## EXERCISE DETAILS
Repeat all the records exactly, omitting pictures.

## EXTRACTED INFORMATION
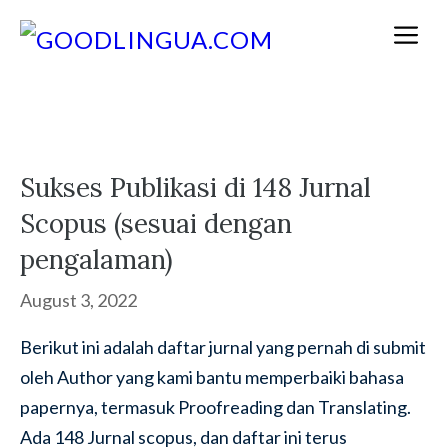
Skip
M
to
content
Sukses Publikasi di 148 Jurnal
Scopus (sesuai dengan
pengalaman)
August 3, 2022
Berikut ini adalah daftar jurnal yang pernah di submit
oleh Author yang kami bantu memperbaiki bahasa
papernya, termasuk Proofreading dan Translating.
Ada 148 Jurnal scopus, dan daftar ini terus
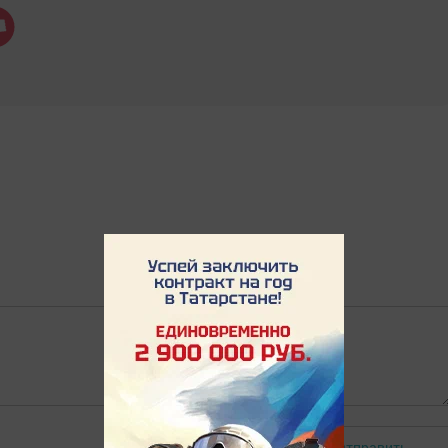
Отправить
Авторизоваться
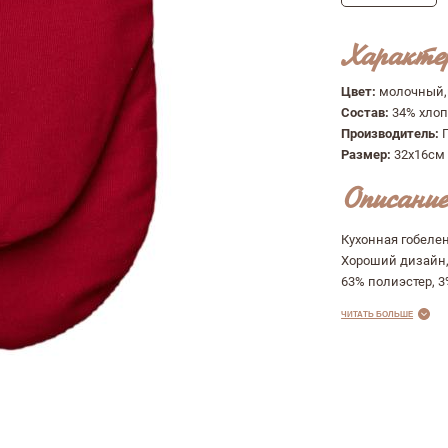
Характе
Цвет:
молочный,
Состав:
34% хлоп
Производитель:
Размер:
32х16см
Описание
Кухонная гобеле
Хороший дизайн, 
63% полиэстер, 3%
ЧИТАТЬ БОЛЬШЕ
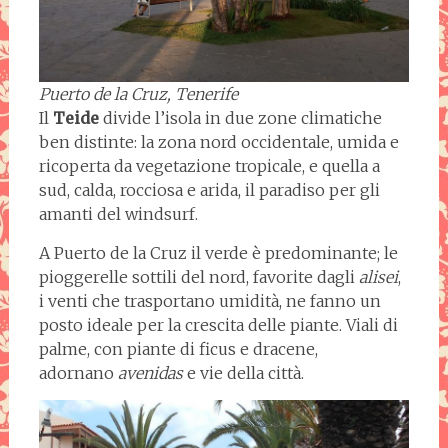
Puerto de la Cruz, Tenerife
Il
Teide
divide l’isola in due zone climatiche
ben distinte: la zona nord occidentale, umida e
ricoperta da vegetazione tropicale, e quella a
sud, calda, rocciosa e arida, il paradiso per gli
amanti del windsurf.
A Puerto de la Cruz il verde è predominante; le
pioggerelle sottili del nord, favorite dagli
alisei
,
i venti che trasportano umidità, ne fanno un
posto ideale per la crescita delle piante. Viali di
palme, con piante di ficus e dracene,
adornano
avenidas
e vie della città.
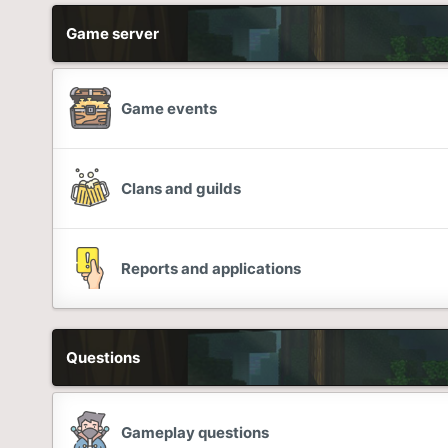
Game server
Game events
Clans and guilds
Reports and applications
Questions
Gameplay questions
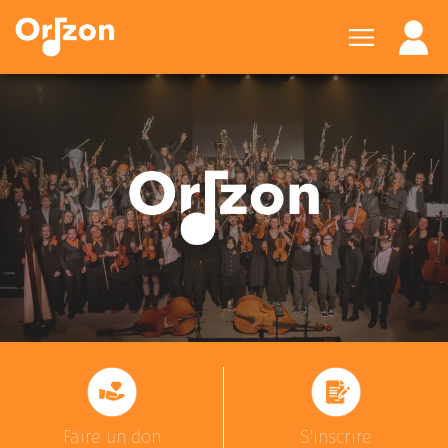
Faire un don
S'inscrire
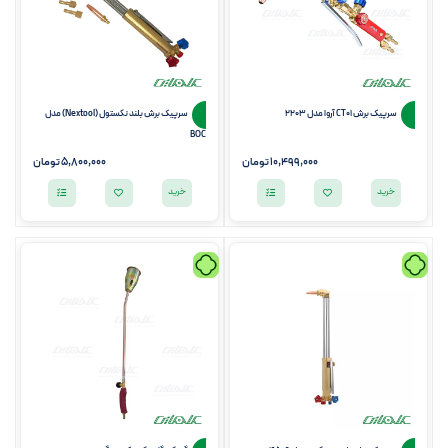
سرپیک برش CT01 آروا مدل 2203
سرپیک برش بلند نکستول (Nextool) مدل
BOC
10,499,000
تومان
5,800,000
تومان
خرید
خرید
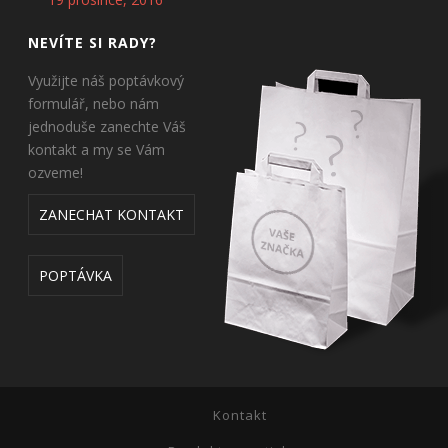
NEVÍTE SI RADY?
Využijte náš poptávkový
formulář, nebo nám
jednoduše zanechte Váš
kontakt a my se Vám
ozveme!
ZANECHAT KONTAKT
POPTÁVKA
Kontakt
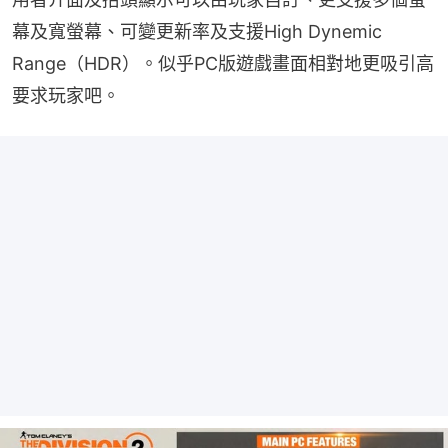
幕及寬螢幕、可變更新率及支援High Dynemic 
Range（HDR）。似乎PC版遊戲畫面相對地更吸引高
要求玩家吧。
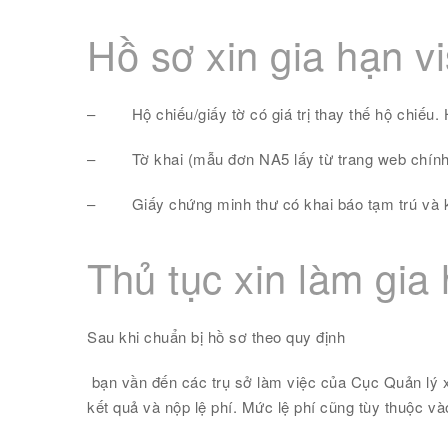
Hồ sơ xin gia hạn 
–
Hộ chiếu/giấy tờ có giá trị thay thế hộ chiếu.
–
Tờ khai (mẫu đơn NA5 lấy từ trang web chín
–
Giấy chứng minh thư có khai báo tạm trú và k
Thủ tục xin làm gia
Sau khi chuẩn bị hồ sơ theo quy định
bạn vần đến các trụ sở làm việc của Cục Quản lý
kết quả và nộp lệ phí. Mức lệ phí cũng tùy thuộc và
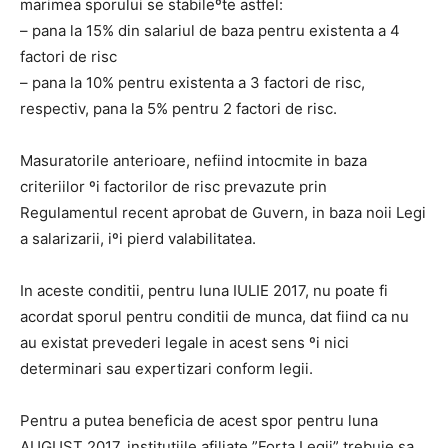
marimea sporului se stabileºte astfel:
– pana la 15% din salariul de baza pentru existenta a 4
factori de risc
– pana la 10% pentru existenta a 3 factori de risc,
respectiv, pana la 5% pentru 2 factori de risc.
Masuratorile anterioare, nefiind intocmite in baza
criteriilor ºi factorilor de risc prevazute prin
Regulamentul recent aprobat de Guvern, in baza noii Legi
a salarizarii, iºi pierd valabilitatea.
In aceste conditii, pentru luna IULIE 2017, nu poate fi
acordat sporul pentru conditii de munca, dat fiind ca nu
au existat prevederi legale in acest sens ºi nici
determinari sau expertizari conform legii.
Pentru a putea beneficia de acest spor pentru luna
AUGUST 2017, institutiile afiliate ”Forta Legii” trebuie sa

## ANSWER
Skip
M
to
content
Sukses Publikasi di 148 Jurnal
Scopus (sesuai dengan
pengalaman)
August 3, 2022
Berikut ini adalah daftar jurnal yang pernah di submit
oleh Author yang kami bantu memperbaiki bahasa
papernya, termasuk Proofreading dan Translating.
Ada 148 Jurnal scopus, dan daftar ini terus
Отправить
Авторизоваться
Характе
Цвет:
молочный,
Состав:
34% хлоп
Производитель:
Размер:
32х16см
Описание
Кухонная гобеле
Хороший дизайн, 
63% полиэстер, 3%
ЧИТАТЬ БОЛЬШЕ
Puerto de la Cruz, Tenerife
Il
Teide
divide l’isola in due zone climatiche
ben distinte: la zona nord occidentale, umida e
ricoperta da vegetazione tropicale, e quella a
sud, calda, rocciosa e arida, il paradiso per gli
amanti del windsurf.
A Puerto de la Cruz il verde è predominante; le
pioggerelle sottili del nord, favorite dagli
alisei
,
i venti che trasportano umidità, ne fanno un
posto ideale per la crescita delle piante. Viali di
palme, con piante di ficus e dracene,
adornano
avenidas
e vie della città.
Game server
Game events
Clans and guilds
Reports and applications
Questions
Gameplay questions
Faire un don
S'inscrire
سرپیک برش CT01 آروا مدل 2203
سرپیک برش بلند نکستول (Nextool) مدل
BOC
10,499,000
تومان
5,800,000
تومان
خرید
خرید
NEVÍTE SI RADY?
Využijte náš poptávkový
formulář, nebo nám
jednoduše zanechte Váš
kontakt a my se Vám
ozveme!
ZANECHAT KONTAKT
POPTÁVKA
Kontakt
幕及寬螢幕、可變更新率及支援High Dynemic 
Range（HDR）。似乎PC版遊戲畫面相對地更吸引高
要求玩家吧。
Hồ sơ xin gia hạn 
–
Hộ chiếu/giấy tờ có giá trị thay thế hộ chiếu.
–
Tờ khai (mẫu đơn NA5 lấy từ trang web chín
–
Giấy chứng minh thư có khai báo tạm trú và k
Thủ tục xin làm gia
Sau khi chuẩn bị hồ sơ theo quy định
bạn vần đến các trụ sở làm việc của Cục Quản lý
kết quả và nộp lệ phí. Mức lệ phí cũng tùy thuộc và
marimea sporului se stabileºte astfel:
– pana la 15% din salariul de baza pentru existenta a 4
factori de risc
– pana la 10% pentru existenta a 3 factori de risc,
respectiv, pana la 5% pentru 2 factori de risc.
Masuratorile anterioare, nefiind intocmite in baza
criteriilor ºi factorilor de risc prevazute prin
Regulamentul recent aprobat de Guvern, in baza noii Legi
a salarizarii, iºi pierd valabilitatea.
In aceste conditii, pentru luna IULIE 2017, nu poate fi
acordat sporul pentru conditii de munca, dat fiind ca nu
au existat prevederi legale in acest sens ºi nici
determinari sau expertizari conform legii.
Pentru a putea beneficia de acest spor pentru luna
AUGUST 2017, institutiile afiliate ”Forta Legii” trebuie sa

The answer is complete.